I was sitting on the toilet the other day and my children were kicking me like I stole money from them. And I thought about how powerful those kicks were. How much they hurt. How they completely change my course of action (I was going to get UP from the toilet, but decided to chill until the beatdown subsided).
I thought about how they are going to be tiny helpless beings after I deliver them. They can't eat by themselves, go to the bathroom, walk, crawl or even speak. They will be completely reliant on others once they are outside of my womb.
But inside of me, they are a powerful force, more powerful than they are by themselves.
I thought about other things that were small that once inside of something else become huge. Think about a piece of dirt. A tiny microscopic piece of dirt. If it was on a floor or on your jeans you wouldn't be able to see it. But let it get under the cells in your face. It's like a HUGE pimple.

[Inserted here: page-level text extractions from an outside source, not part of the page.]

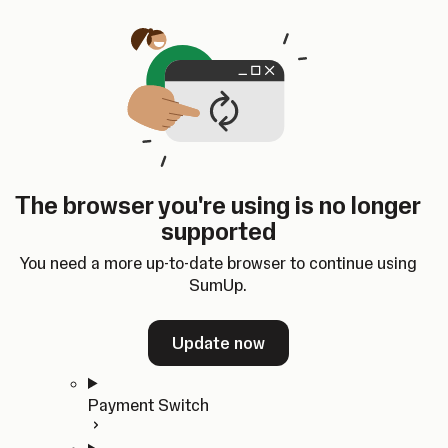
Skip to content
SumUp Developer
Search
Ctrl
K
Docs
API
Changelog
Dashboard
Select theme
Docs
API
Changelog
Dashboard
Open
Get Started
The browser you're using is no longer
Home
supported
In-person Payments
Overview
You need a more up-to-date browser to continue using
Quickstart
SumUp.
Cloud API
SDKs
Update now
Payment Switch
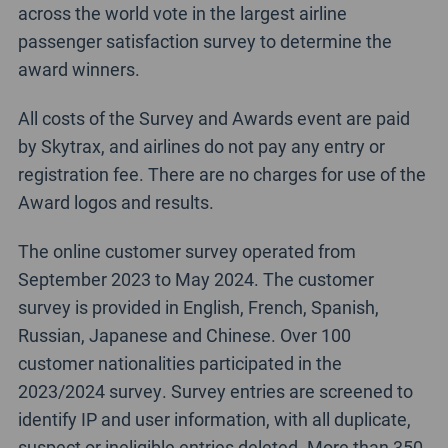
across the world vote in the largest airline
passenger satisfaction survey to determine the
award winners.
All costs of the Survey and Awards event are paid
by Skytrax, and airlines do not pay any entry or
registration fee. There are no charges for use of the
Award logos and results.
The online customer survey operated from
September 2023 to May 2024. The customer
survey is provided in English, French, Spanish,
Russian, Japanese and Chinese. Over 100
customer nationalities participated in the
2023/2024 survey. Survey entries are screened to
identify IP and user information, with all duplicate,
suspect or ineligible entries deleted. More than 350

Like embarrassing to the point that there are entire lines of products to get these little pieces of dirt out of your skin.
By itself, it's weak, but in your face, it's strong.
And then it occurred to me that this was a message from God. I am one human. One person. And by myself, there's not much I can do. But when I place my faith in Him, I become more powerful. I can move mountains and make great impact just because I am inside of His care, His family, His direction, His will.
Leave it to my babies to deliver a Word. I can't wait to see the God-fearing women they will grow up to be.